Please return every line in the entries below with the word "Zergatik" in it.
☆ ☆ ☆
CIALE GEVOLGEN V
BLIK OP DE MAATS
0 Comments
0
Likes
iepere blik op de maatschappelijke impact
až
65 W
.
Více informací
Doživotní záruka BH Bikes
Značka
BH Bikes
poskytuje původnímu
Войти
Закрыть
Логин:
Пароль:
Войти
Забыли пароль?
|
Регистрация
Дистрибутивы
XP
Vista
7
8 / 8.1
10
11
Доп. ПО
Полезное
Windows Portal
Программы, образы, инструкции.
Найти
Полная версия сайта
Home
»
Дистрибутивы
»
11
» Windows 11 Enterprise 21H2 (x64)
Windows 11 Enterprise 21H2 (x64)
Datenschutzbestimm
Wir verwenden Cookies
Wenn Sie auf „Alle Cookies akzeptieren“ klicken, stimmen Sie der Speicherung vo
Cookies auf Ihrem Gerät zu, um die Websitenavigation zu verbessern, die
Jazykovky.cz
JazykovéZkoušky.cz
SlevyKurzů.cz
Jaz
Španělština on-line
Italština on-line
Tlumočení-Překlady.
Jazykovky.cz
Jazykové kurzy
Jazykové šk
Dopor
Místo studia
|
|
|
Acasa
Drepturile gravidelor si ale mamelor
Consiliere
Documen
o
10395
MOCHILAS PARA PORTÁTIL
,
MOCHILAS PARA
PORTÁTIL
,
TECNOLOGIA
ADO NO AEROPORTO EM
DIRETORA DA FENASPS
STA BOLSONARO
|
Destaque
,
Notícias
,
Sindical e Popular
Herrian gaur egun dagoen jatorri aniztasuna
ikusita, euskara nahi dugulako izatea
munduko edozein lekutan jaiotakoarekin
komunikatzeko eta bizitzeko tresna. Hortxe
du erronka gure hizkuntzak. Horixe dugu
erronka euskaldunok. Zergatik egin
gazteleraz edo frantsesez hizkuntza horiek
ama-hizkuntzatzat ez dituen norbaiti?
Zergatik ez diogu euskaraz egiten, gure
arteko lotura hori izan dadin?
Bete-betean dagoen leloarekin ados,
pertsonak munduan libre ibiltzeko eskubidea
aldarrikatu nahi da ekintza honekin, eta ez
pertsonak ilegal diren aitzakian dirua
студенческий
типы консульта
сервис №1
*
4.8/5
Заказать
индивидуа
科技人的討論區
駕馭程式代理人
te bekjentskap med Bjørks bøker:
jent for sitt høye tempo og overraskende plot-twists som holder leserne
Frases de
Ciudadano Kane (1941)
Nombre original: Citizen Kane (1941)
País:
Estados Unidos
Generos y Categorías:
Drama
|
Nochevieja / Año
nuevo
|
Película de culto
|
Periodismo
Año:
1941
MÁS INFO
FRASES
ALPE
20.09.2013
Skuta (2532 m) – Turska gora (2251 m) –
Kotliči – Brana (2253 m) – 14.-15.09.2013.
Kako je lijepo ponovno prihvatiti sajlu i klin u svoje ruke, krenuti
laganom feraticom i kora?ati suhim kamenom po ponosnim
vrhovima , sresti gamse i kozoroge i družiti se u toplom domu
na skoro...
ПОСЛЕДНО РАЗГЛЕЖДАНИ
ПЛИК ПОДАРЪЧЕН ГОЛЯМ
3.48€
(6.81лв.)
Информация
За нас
☆ ☆ ☆
* Finished exercise *
erronka euskaldunok. Zergatik egin
Zergatik ez diogu euskaraz egiten, gure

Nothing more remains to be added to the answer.